Hasta la victoria, siempre

Ils ont plié ! Il nous aura fallu moins de 24 heures de lutte pour triompher des ennemis sournois qui tentaient de bailloner le libre penseur que je suis.

Cachez-vous bandes de vilains, vous savez désormais qu'ils sont là pour me soutenir. Nous sommes nombreux, nous sommes forts, nous sommes déterminés, vous ne pouvez rien contre nous. Ne vous avisez pas de recommencer. Qui que vous soyez, où que vous soyez, nous vous débusquerons et je plongerai moi-même les mains dans vos entrailles pour en extraire le coeur.
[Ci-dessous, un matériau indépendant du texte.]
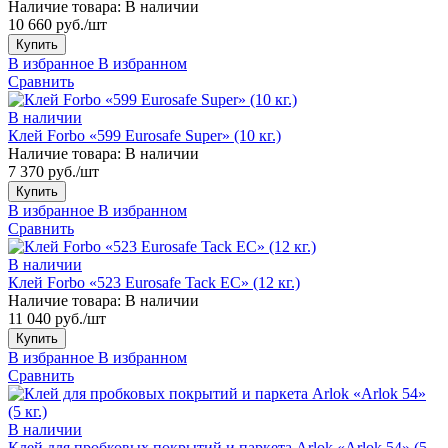
Наличие товара:
В наличии
10 660 руб./шт
Купить
В избранное
В избранном
Сравнить
В наличии
Клей Forbo «599 Eurosafe Super» (10 кг.)
Наличие товара:
В наличии
7 370 руб./шт
Купить
В избранное
В избранном
Сравнить
В наличии
Клей Forbo «523 Eurosafe Tack EC» (12 кг.)
Наличие товара:
В наличии
11 040 руб./шт
Купить
В избранное
В избранном
Сравнить
В наличии
Клей для пробковых покрытий и паркета Arlok «Arlok 54» (5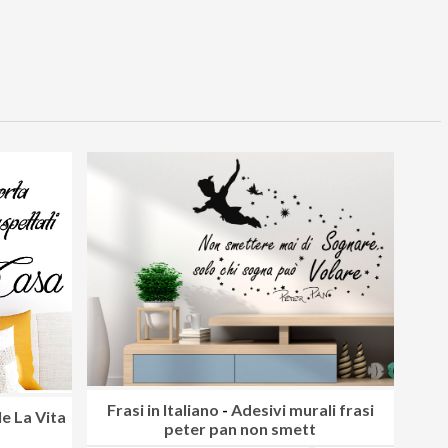
Frasi in Italiano
-
Adesivi murali frasi
e La Vita
peter pan non smett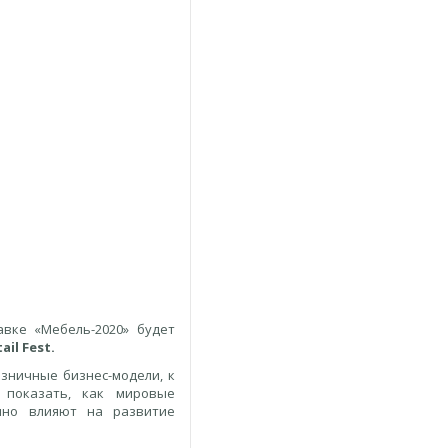
вке «Мебель-2020» будет
ail Fest.
зничные бизнес-модели, к
показать, как мировые
нно влияют на развитие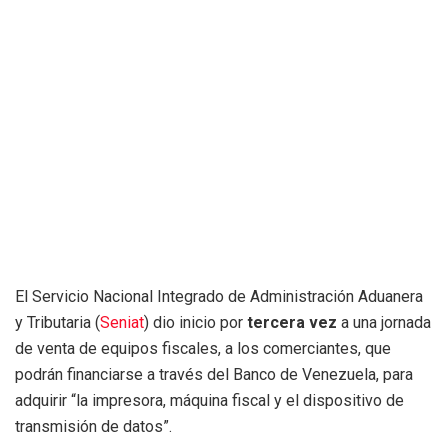
El Servicio Nacional Integrado de Administración Aduanera
y Tributaria (
Seniat
) dio inicio por
tercera vez
a
una jornada
de venta de equipos fiscales, a los comerciantes, que
podrán financiarse a través del Banco de Venezuela, para
adquirir “la impresora, máquina fiscal y el dispositivo de
transmisión de datos”.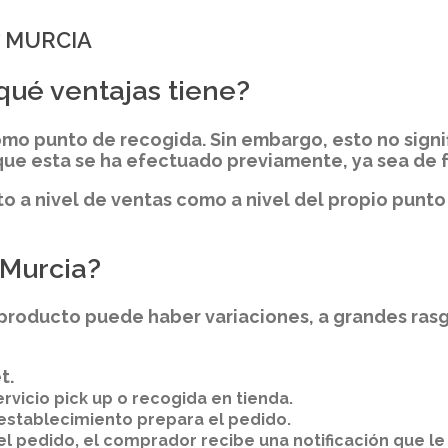
7 MURCIA
qué ventajas tiene?
como punto de recogida. Sin embargo, esto no signi
que esta se ha efectuado previamente, ya sea de
to a nivel de ventas como a nivel del propio punto
 Murcia?
oducto puede haber variaciones, a grandes rasgos
t.
vicio pick up o recogida en tienda.
 establecimiento prepara el pedido.
 pedido, el comprador recibe una notificación que le 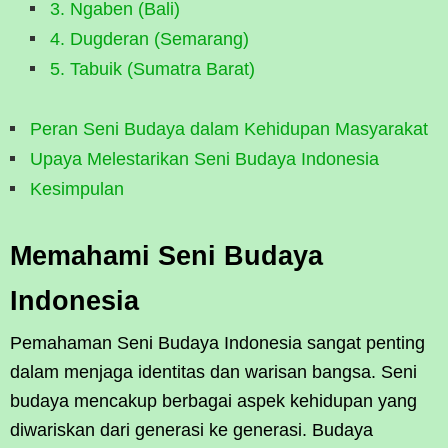
3. Ngaben (Bali)
4. Dugderan (Semarang)
5. Tabuik (Sumatra Barat)
Peran Seni Budaya dalam Kehidupan Masyarakat
Upaya Melestarikan Seni Budaya Indonesia
Kesimpulan
Memahami Seni Budaya
Indonesia
Pemahaman Seni Budaya Indonesia sangat penting
dalam menjaga identitas dan warisan bangsa. Seni
budaya mencakup berbagai aspek kehidupan yang
diwariskan dari generasi ke generasi. Budaya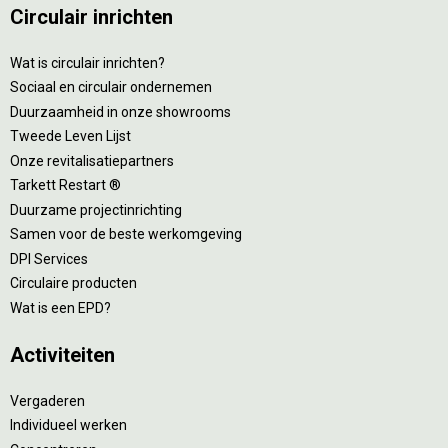
Circulair inrichten
Wat is circulair inrichten?
Sociaal en circulair ondernemen
Duurzaamheid in onze showrooms
Tweede Leven Lijst
Onze revitalisatiepartners
Tarkett Restart ®
Duurzame projectinrichting
Samen voor de beste werkomgeving
DPI Services
Circulaire producten
Wat is een EPD?
Activiteiten
Vergaderen
Individueel werken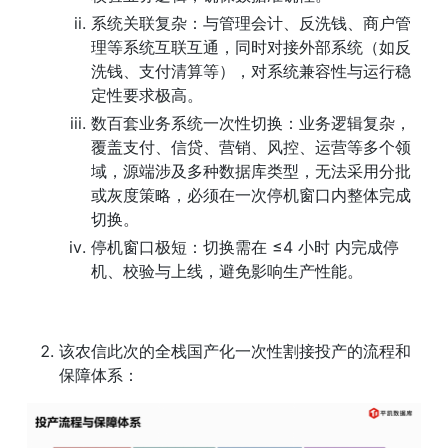
系统关联复杂：与管理会计、反洗钱、商户管
理等系统互联互通，同时对接外部系统（如反
洗钱、支付清算等），对系统兼容性与运行稳
定性要求极高。
数百套业务系统一次性切换：业务逻辑复杂，
覆盖支付、信贷、营销、风控、运营等多个领
域，源端涉及多种数据库类型，无法采用分批
或灰度策略，必须在一次停机窗口内整体完成
切换。
停机窗口极短：切换需在 ≤4 小时 内完成停
机、校验与上线，避免影响生产性能。
该农信此次的全栈国产化一次性割接投产的流程和
保障体系：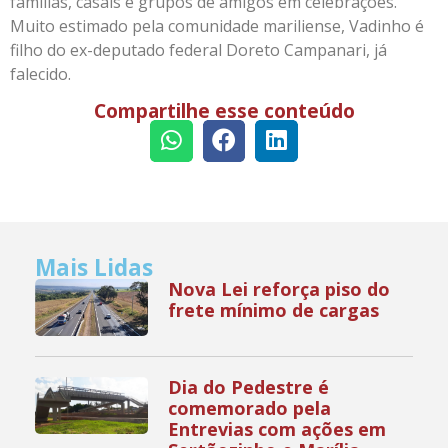
famílias, casais e grupos de amigos em celebrações.
Muito estimado pela comunidade mariliense, Vadinho é
filho do ex-deputado federal Doreto Campanari, já
falecido.
Compartilhe esse conteúdo
Mais Lidas
Nova Lei reforça piso do
frete mínimo de cargas
Dia do Pedestre é
comemorado pela
Entrevias com ações em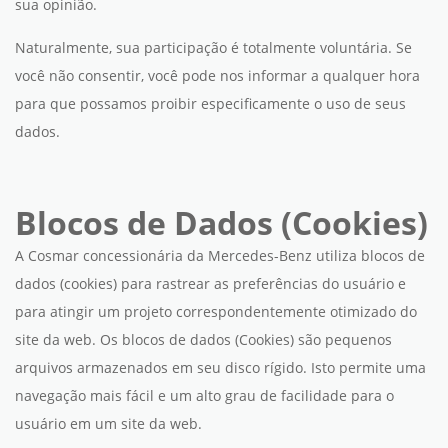
sua opinião.
Naturalmente, sua participação é totalmente voluntária. Se
você não consentir, você pode nos informar a qualquer hora
para que possamos proibir especificamente o uso de seus
dados.
Blocos de Dados (Cookies)
A Cosmar concessionária da Mercedes-Benz utiliza blocos de
dados (cookies) para rastrear as preferências do usuário e
para atingir um projeto correspondentemente otimizado do
site da web. Os blocos de dados (Cookies) são pequenos
arquivos armazenados em seu disco rígido. Isto permite uma
navegação mais fácil e um alto grau de facilidade para o
usuário em um site da web.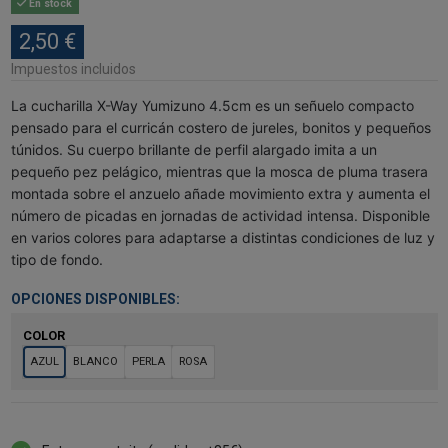
En stock
2,50 €
Impuestos incluidos
La cucharilla X-Way Yumizuno 4.5cm es un señuelo compacto
pensado para el curricán costero de jureles, bonitos y pequeños
túnidos. Su cuerpo brillante de perfil alargado imita a un
pequeño pez pelágico, mientras que la mosca de pluma trasera
montada sobre el anzuelo añade movimiento extra y aumenta el
número de picadas en jornadas de actividad intensa. Disponible
en varios colores para adaptarse a distintas condiciones de luz y
tipo de fondo.
OPCIONES DISPONIBLES:
COLOR
AZUL
BLANCO
PERLA
ROSA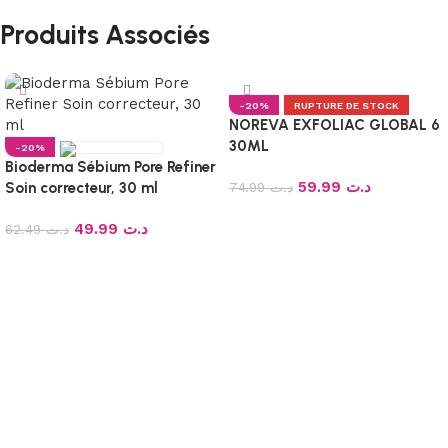
Produits Associés
-20%
RUPTURE DE STOCK
NOREVA EXFOLIAC GLOBAL 6
30ML
-20%
Bioderma Sébium Pore Refiner
59.99
د.ت
Soin correcteur, 30 ml
74.99
د.ت
Lire la suite
49.99
د.ت
62.49
د.ت
Ajouter au panier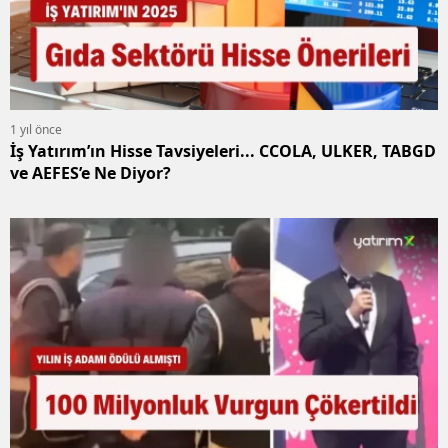
1 yıl önce
İş Yatırım’ın Hisse Tavsiyeleri... CCOLA, ULKER, TABGD
ve AEFES’e Ne Diyor?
Mon éditeur a donc retrouvé toutes les fonctionnalités avancées qui me permettent d'insérer aisément des photos, d'écrire en gras, en italique, en couleur et en italique, en couleur en gras et en italique, de faire des liens vers des sites débiles en gras en couleur et en italique...
Bref, je peux m'exprimer librement, affranchi des contigences HTML. Cette victoire, je la dois à tous ceux qui se sont mobilisés pour crier haut et fort leur révolte. Merci.

En homme libre, je vous informe qu'il fait 19,1° C dans ma cave.

vendredi, août 26, 2005

Messieurs les censeurs, bonsoir !

J'aurais dû m'en douter. Je dérange, mes opinions dérangent.
On cherche à me faire taire mais on n'y arrivera pas.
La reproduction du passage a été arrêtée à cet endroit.